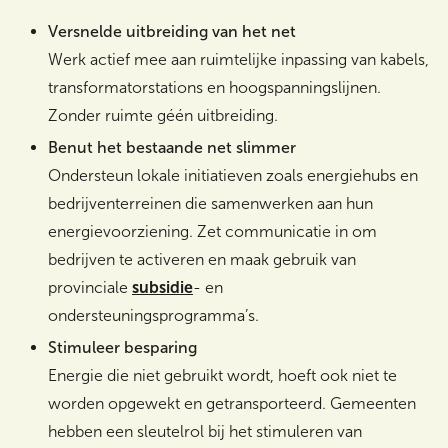
Versnelde uitbreiding van het net
Werk actief mee aan ruimtelijke inpassing van kabels,
transformatorstations en hoogspanningslijnen.
Zonder ruimte géén uitbreiding.
Benut het bestaande net slimmer
Ondersteun lokale initiatieven zoals energiehubs en
bedrijventerreinen die samenwerken aan hun
energievoorziening. Zet communicatie in om
bedrijven te activeren en maak gebruik van
provinciale
subsidie
- en
ondersteuningsprogramma’s.
Stimuleer besparing
Energie die niet gebruikt wordt, hoeft ook niet te
worden opgewekt en getransporteerd. Gemeenten
hebben een sleutelrol bij het stimuleren van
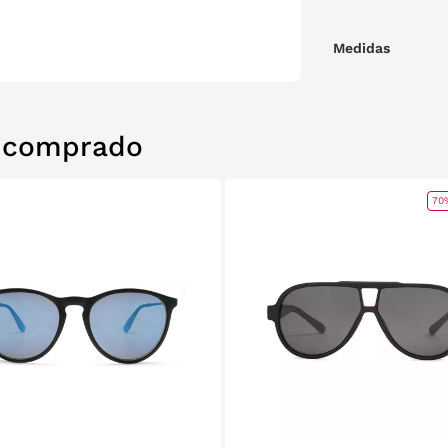
Medidas
n comprado
70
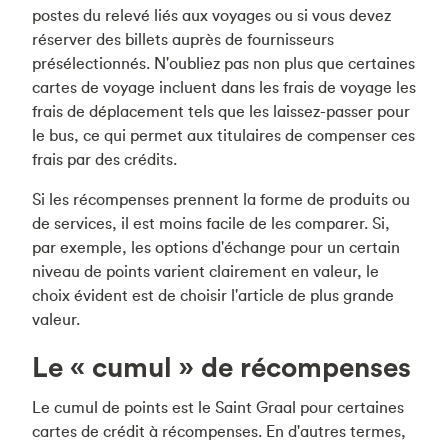
postes du relevé liés aux voyages ou si vous devez
réserver des billets auprès de fournisseurs
présélectionnés. N'oubliez pas non plus que certaines
cartes de voyage incluent dans les frais de voyage les
frais de déplacement tels que les laissez-passer pour
le bus, ce qui permet aux titulaires de compenser ces
frais par des crédits.
Si les récompenses prennent la forme de produits ou
de services, il est moins facile de les comparer. Si,
par exemple, les options d'échange pour un certain
niveau de points varient clairement en valeur, le
choix évident est de choisir l'article de plus grande
valeur.
Le « cumul » de récompenses
Le cumul de points est le Saint Graal pour certaines
cartes de crédit à récompenses. En d'autres termes,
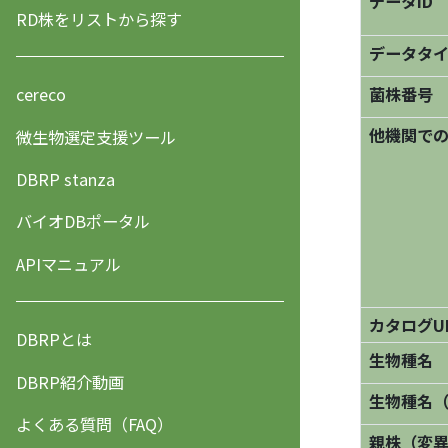
データID
RD株をリストから探す
データタ
菌株番号
cereco
他機関で
微生物選定支援ツール
DBRP stanza
バイオDBポータル
APIマニュアル
カタログU
DBRPとは
生物種名
DBRP紹介動画
生物種名
よくある質問（FAQ）
親株（変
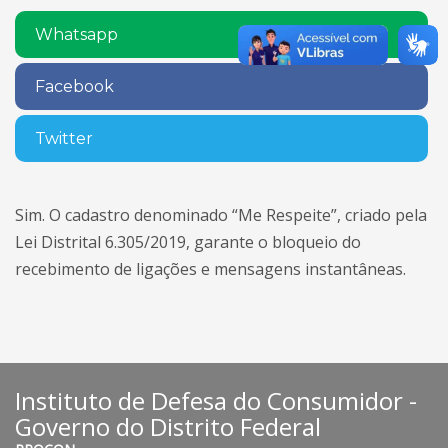
Whatsapp
Facebook
Twitter
Sim. O cadastro denominado “Me Respeite”, criado pela
Lei Distrital 6.305/2019, garante o bloqueio do
recebimento de ligações e mensagens instantâneas.
Instituto de Defesa do Consumidor -
Governo do Distrito Federal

## Work instruction
Look through the entries and return each line that has the word "uitbreiding" in it.

## Written reply
Versnelde uitbreiding van het net
Zonder ruimte géén uitbreiding.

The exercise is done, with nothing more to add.